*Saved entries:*
◆ ◆ ◆
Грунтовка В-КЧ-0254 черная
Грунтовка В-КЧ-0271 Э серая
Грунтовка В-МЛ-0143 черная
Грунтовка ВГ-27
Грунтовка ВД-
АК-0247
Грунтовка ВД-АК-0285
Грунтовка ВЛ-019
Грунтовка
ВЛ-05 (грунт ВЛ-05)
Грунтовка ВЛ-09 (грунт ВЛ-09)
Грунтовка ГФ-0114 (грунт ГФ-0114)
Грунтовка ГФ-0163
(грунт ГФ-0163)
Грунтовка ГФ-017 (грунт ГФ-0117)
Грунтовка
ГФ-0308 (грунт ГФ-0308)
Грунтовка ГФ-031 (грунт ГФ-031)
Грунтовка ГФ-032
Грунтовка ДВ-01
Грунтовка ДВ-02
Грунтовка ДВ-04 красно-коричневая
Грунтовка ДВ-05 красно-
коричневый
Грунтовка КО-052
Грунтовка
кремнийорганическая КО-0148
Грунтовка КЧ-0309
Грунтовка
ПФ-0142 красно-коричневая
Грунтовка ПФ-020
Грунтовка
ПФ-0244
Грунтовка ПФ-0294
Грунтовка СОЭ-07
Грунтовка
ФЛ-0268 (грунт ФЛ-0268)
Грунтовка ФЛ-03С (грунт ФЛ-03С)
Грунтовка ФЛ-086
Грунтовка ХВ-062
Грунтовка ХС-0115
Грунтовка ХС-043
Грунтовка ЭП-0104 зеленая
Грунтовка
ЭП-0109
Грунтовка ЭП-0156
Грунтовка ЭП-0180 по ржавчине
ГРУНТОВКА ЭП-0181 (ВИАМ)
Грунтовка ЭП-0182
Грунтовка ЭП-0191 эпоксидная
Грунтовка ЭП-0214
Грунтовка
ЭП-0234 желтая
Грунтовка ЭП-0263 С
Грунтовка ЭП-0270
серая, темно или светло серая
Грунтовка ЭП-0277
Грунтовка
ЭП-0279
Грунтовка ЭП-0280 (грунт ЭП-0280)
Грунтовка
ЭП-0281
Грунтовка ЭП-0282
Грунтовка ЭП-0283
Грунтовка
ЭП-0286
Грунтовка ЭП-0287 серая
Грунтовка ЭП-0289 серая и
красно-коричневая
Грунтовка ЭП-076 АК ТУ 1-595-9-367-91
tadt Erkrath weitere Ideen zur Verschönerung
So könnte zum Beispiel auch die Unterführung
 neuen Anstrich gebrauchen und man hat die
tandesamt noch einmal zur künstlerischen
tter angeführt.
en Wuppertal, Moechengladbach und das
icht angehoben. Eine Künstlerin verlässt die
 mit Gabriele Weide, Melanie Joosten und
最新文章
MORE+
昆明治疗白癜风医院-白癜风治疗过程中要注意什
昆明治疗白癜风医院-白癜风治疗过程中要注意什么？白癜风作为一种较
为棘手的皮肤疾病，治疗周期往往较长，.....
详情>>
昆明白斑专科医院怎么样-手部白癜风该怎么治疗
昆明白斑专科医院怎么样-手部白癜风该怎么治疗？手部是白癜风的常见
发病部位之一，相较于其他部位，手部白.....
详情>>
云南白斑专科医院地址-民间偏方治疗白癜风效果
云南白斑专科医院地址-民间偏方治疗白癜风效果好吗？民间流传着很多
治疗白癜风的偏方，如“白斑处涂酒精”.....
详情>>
◆ ◆ ◆
*PROBLEM:* Without changing a single character, write out all of the entries.

*SOLUTION FOR THIS TASK:*
Грунтовка В-КЧ-0254 черная
Грунтовка В-КЧ-0271 Э серая
Грунтовка В-МЛ-0143 черная
Грунтовка ВГ-27
Грунтовка ВД-
АК-0247
Грунтовка ВД-АК-0285
Грунтовка ВЛ-019
Грунтовка
ВЛ-05 (грунт ВЛ-05)
Грунтовка ВЛ-09 (грунт ВЛ-09)
Грунтовка ГФ-0114 (грунт ГФ-0114)
Грунтовка ГФ-0163
(грунт ГФ-0163)
Грунтовка ГФ-017 (грунт ГФ-0117)
Грунтовка
ГФ-0308 (грунт ГФ-0308)
Грунтовка ГФ-031 (грунт ГФ-031)
Грунтовка ГФ-032
Грунтовка ДВ-01
Грунтовка ДВ-02
Грунтовка ДВ-04 красно-коричневая
Грунтовка ДВ-05 красно-
коричневый
Грунтовка КО-052
Грунтовка
кремнийорганическая КО-0148
Грунтовка КЧ-0309
Грунтовка
ПФ-0142 красно-коричневая
Грунтовка ПФ-020
Грунтовка
ПФ-0244
Грунтовка ПФ-0294
Грунтовка СОЭ-07
Грунтовка
ФЛ-0268 (грунт ФЛ-0268)
Грунтовка ФЛ-03С (грунт ФЛ-03С)
Грунтовка ФЛ-086
Грунтовка ХВ-062
Грунтовка ХС-0115
Грунтовка ХС-043
Грунтовка ЭП-0104 зеленая
Грунтовка
ЭП-0109
Грунтовка ЭП-0156
Грунтовка ЭП-0180 по ржавчине
ГРУНТОВКА ЭП-0181 (ВИАМ)
Грунтовка ЭП-0182
Грунтовка ЭП-0191 эпоксидная
Грунтовка ЭП-0214
Грунтовка
ЭП-0234 желтая
Грунтовка ЭП-0263 С
Грунтовка ЭП-0270
серая, темно или светло серая
Грунтовка ЭП-0277
Грунтовка
ЭП-0279
Грунтовка ЭП-0280 (грунт ЭП-0280)
Грунтовка
ЭП-0281
Грунтовка ЭП-0282
Грунтовка ЭП-0283
Грунтовка
ЭП-0286
Грунтовка ЭП-0287 серая
Грунтовка ЭП-0289 серая и
красно-коричневая
Грунтовка ЭП-076 АК ТУ 1-595-9-367-91
tadt Erkrath weitere Ideen zur Verschönerung
So könnte zum Beispiel auch die Unterführung
 neuen Anstrich gebrauchen und man hat die
tandesamt noch einmal zur künstlerischen
tter angeführt.
en Wuppertal, Moechengladbach und das
icht angehoben. Eine Künstlerin verlässt die
 mit Gabriele Weide, Melanie Joosten und
最新文章
MORE+
昆明治疗白癜风医院-白癜风治疗过程中要注意什
昆明治疗白癜风医院-白癜风治疗过程中要注意什么？白癜风作为一种较
为棘手的皮肤疾病，治疗周期往往较长，.....
详情>>
昆明白斑专科医院怎么样-手部白癜风该怎么治疗
昆明白斑专科医院怎么样-手部白癜风该怎么治疗？手部是白癜风的常见
发病部位之一，相较于其他部位，手部白.....
详情>>
云南白斑专科医院地址-民间偏方治疗白癜风效果
云南白斑专科医院地址-民间偏方治疗白癜风效果好吗？民间流传着很多
治疗白癜风的偏方，如“白斑处涂酒精”.....
详情>>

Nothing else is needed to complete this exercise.